Best practices
**************

.. contents::
   :depth: 3
   :local:

Other best practices information
================================

This isn’t the last word. Also consider:

* Many of Docker’s `Best practices for writing Dockerfiles
  <https://docs.docker.com/engine/userguide/eng-image/dockerfile_best-practices>`_
  apply to Charliecloud images as well.

* “`Recommendations for the packaging and containerizing of bioinformatics
  software <https://f1000research.com/articles/7-742/v2>`_”, Gruening et al.
  2019, is a thoughtful editorial with eleven specific containerization
  recommendations for scientific software.

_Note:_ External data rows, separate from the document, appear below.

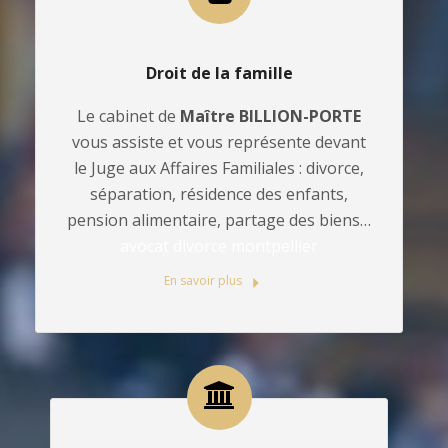
Droit de la famille
Le cabinet de
Maître BILLION-PORTE
vous assiste et vous représente devant
le Juge aux Affaires Familiales : divorce,
séparation, résidence des enfants,
pension alimentaire, partage des biens…
avocat divorce montpellier
En savoir plus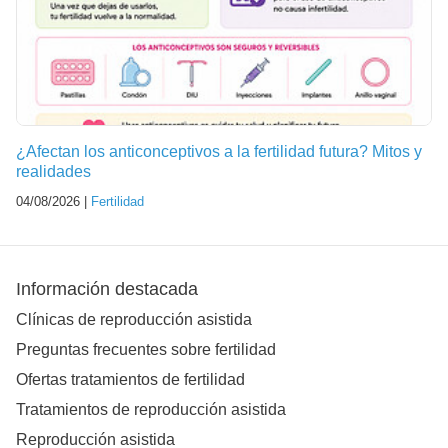
¿Afectan los anticonceptivos a la fertilidad futura? Mitos y
realidades
04/08/2026 |
Fertilidad
Información destacada
Clínicas de reproducción asistida
Preguntas frecuentes sobre fertilidad
Ofertas tratamientos de fertilidad
Tratamientos de reproducción asistida
Reproducción asistida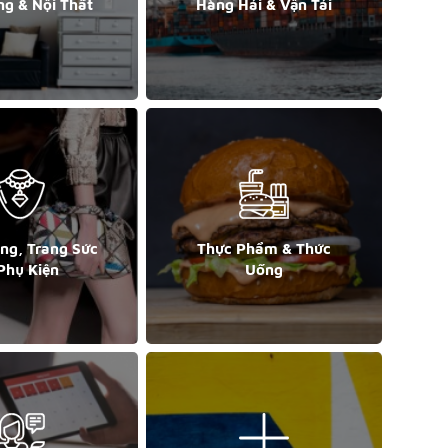
ng & Nội Thất
Hàng Hải & Vận Tải
ang, Trang Sức
Thực Phẩm & Thức
Phụ Kiện
Uống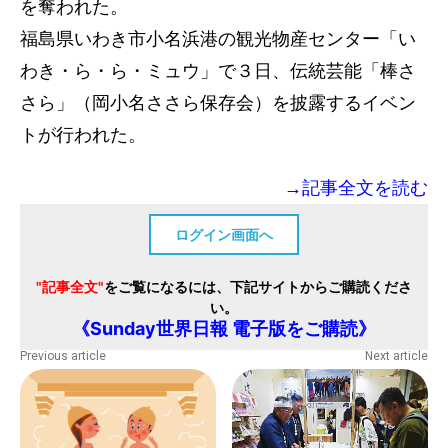
を奪われた。
福島県いわき市小名浜港の観光物産センター「い
わき・ら・ら・ミュウ」で３日、伝統芸能「棒さ
さら」（岡小名ささら保存会）を披露するイベン
トが行われた。
→記事全文を読む
ログイン画面へ
"記事全文"
をご覧になるには、下記サイトからご購読くださ
い。
《Sunday世界日報 電子版をご購読》
Previous article
Next article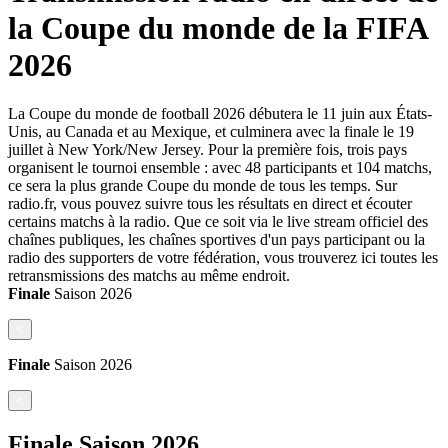
la Coupe du monde de la FIFA
2026
La Coupe du monde de football 2026 débutera le 11 juin aux États-
Unis, au Canada et au Mexique, et culminera avec la finale le 19
juillet à New York/New Jersey. Pour la première fois, trois pays
organisent le tournoi ensemble : avec 48 participants et 104 matchs,
ce sera la plus grande Coupe du monde de tous les temps. Sur
radio.fr, vous pouvez suivre tous les résultats en direct et écouter
certains matchs à la radio. Que ce soit via le live stream officiel des
chaînes publiques, les chaînes sportives d'un pays participant ou la
radio des supporters de votre fédération, vous trouverez ici toutes les
retransmissions des matchs au même endroit.
Finale
Saison
2026
<
Finale
Saison
2026
<
Finale
Saison
2026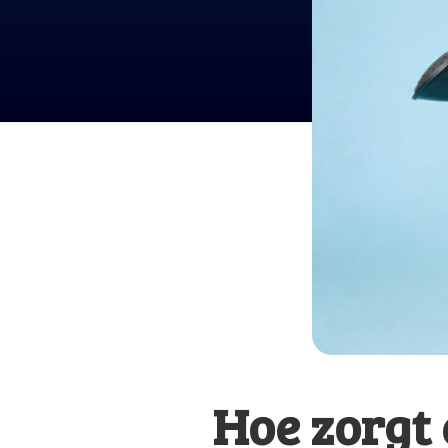
Hoe zorgt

* “`Application container security guide
  <https://nvlpubs.nist.gov/nistpubs/specialpublications/nist.sp.800-190.pdf>`_”,
  NIST Special Publication 800-190; Souppaya, Morello, and Scarfone 2017.


Filesystems
===========

There are two performance gotchas to be aware of for Charliecloud.

Metadata traffic
----------------

Directory-format container images and the Charliecloud storage directory often
contain, and thus Charliecloud must manipulate, a very large number of files.
For example, after running the test suite, the storage directory contains
almost 140,000 files. That is, metadata traffic can be quite high.

Such images and the storage directory should be stored on a filesystem with
reasonable metadata performance. Notably, this *excludes* Lustre, which is
commonly used for scratch filesystems in HPC; i.e., don’t store these things
on Lustre. NFS is usually fine, though in general it performs worse than a
local filesystem.

In contrast, SquashFS images, which encapsulate the image into a single file
that is mounted using FUSE at runtime, insulate the filesystem from this
metadata traffic. Images in this format are suitable for any filesystem,
including Lustre.

.. _best-practices_file-copy:

File copy performance
---------------------

:code:`ch-image` does a lot of file copying. The bulk of this is manipulating
images in the storage directory. Importantly, this includes :ref:`large files
<ch-image_bu-large>` stored by the build cache outside its Git repository,
though this feature is disabled by default.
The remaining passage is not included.